Karena tidak ingin semakin terlambat, Rani segera menghampiri meja itu dan mencium punggung tangan Mama Davina, Nyonya dan Tuan Besar Dewangga secara bergantian. Setelah itu, segera saja dia mendudukkan diri pada satu-satunya kursi kosong di sebelah Ryan, tanpa menyapanya sama sekali.
Prabu Dewangga yang tidak nyaman dengan kelakuan putranya yang masih fokus dengan handphone di tangannya itu pun segera menperkenalkan Ryan kepada Rani.

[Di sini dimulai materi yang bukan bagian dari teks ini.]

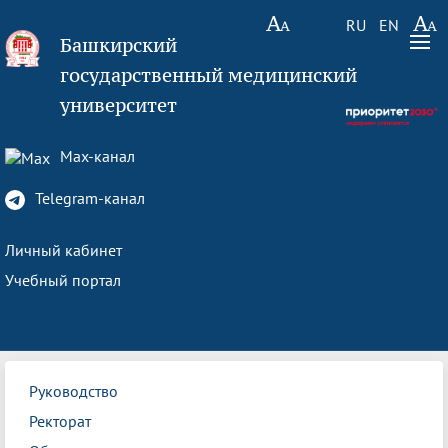
RU
EN
Башкирский
государственный медицинский
университет
Max-канал
Telegram-канал
Личный кабинет
Учебный портал
Руководство
Ректорат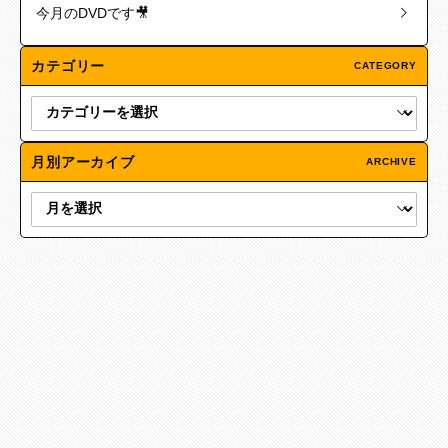
今月のDVDです🎥
カテゴリー
CATEGORY
月別アーカイブ
ARCHIVE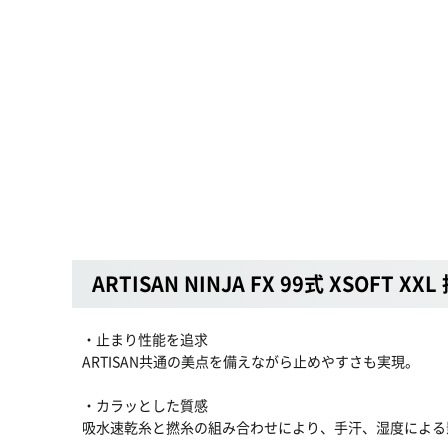
ARTISAN NINJA FX 99式 XSOFT XX
・止まり性能を追求
ARTISAN共通の美点を備えながら止めやすさも実現。
・カラッとした質感
吸水速乾糸と撚糸の組み合わせにより、手汗、湿度による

"Rani, perkenalkan ini Ryan putra Om dan Tante. Ryan, ini adalah Rani, anak semata wayang Tante Davina."
Mendengar ucapan papanya, Ryan hanya melihat Rani sekilas kemudian mengangguk, sementara Rani menelungkupkan kedua tangan di dadanya memberi salam.
Tidak ada 1 menit Ryan dan Rani bertemu mata. Namun dari tatapan yang singkat itu, baik Ryan maupun Rani sama-sama berkesimpulan bahwa mereka bukanlah tipe masing-masing.

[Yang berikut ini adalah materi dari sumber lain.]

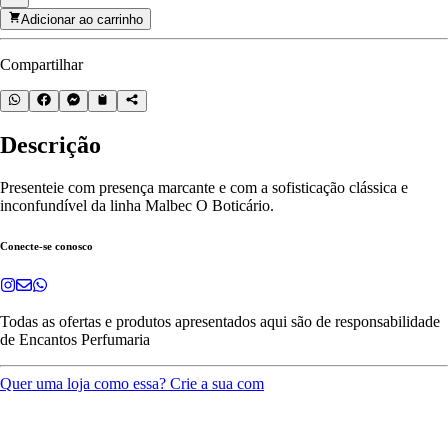
Adicionar ao carrinho
Compartilhar
Descrição
Presenteie com presença marcante e com a sofisticação clássica e
inconfundível da linha Malbec O Boticário.
Conecte-se conosco
Todas as ofertas e produtos apresentados aqui são de responsabilidade
de
Encantos Perfumaria
Quer uma loja como essa? Crie a sua com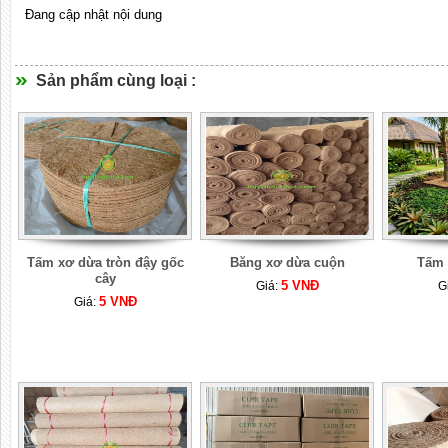
Đang cập nhật nội dung
Sản phẩm cùng loại :
Tấm xơ dừa tròn đậy gốc
Băng xơ dừa cuộn
Tấm 
cây
5 VNĐ
Giá:
G
5 VNĐ
Giá:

Melihat Ryan yang tampil begitu elegan, dengan kemeja warna navy dan stelan jas warna senada, menampilkan gaya khas pemuda kaya raya yang tidak bisa diajak hidup susah dan berkotor-kotor menghambur dengan rakyat jelata. Sebenarnya Rani lebih suka orang lapangan, dengan celana jeans dan kaos oblong atau kemeja santai, dengan tas punggung di belakang tubuhnya dan topi gaul di atas kepalanya.

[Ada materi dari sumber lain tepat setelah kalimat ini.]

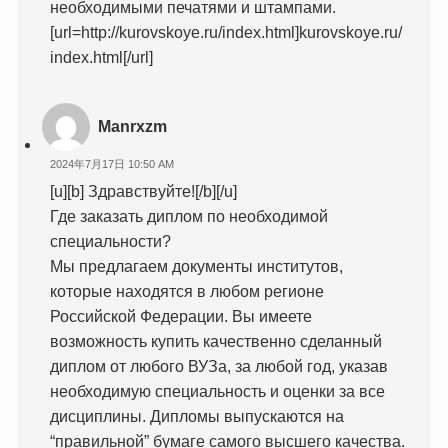
необходимыми печатями и штампами.
[url=http://kurovskoye.ru/index.html]kurovskoye.ru/
index.html[/url]
Manrxzm
2024年7月17日 10:50 AM
[u][b] Здравствуйте![/b][/u]
Где заказать диплом по необходимой
специальности?
Мы предлагаем документы институтов,
которые находятся в любом регионе
Российской Федерации. Вы имеете
возможность купить качественно сделанный
диплом от любого ВУЗа, за любой год, указав
необходимую специальность и оценки за все
дисциплины. Дипломы выпускаются на
“правильной” бумаге самого высшего качества.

"Tidak bisa diajak hidup seperti rakyat jelata kayaknya ni orang," batin Rani dalam hati.
Sementara Ryan, melihat Rani sebagai seorang gadis kecil yang masih suka sembunyi di ketiak mamanya. Penampilannya yang masih seperti mahasiswa semester lima, dengan rok jeans dan jilbab yang dimasukkan di dalam jaketnya, juga tas punggung yang menempel di belakang tubuhnya dan sepatu ket yang dipakainya, membuat dia sungguh jauh berbeda dengan Meysie, gadis anggun, menawan, lemah lembut dan sangat feminin, yang masih saja singgah di dalam hatinya.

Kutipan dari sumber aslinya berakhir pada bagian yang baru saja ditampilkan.